BEGIN INFORMATION GIVEN

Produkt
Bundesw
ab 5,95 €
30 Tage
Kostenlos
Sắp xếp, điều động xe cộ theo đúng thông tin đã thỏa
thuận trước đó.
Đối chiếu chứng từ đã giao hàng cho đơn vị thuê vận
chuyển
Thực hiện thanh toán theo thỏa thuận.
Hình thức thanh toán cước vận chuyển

END INFORMATION GIVEN

Each line from the one holding "thuận trước đó." through the last line of the data is to be transcribed exactly, with nothing else added.

thuận trước đó.
Đối chiếu chứng từ đã giao hàng cho đơn vị thuê vận
chuyển
Thực hiện thanh toán theo thỏa thuận.
Hình thức thanh toán cước vận chuyển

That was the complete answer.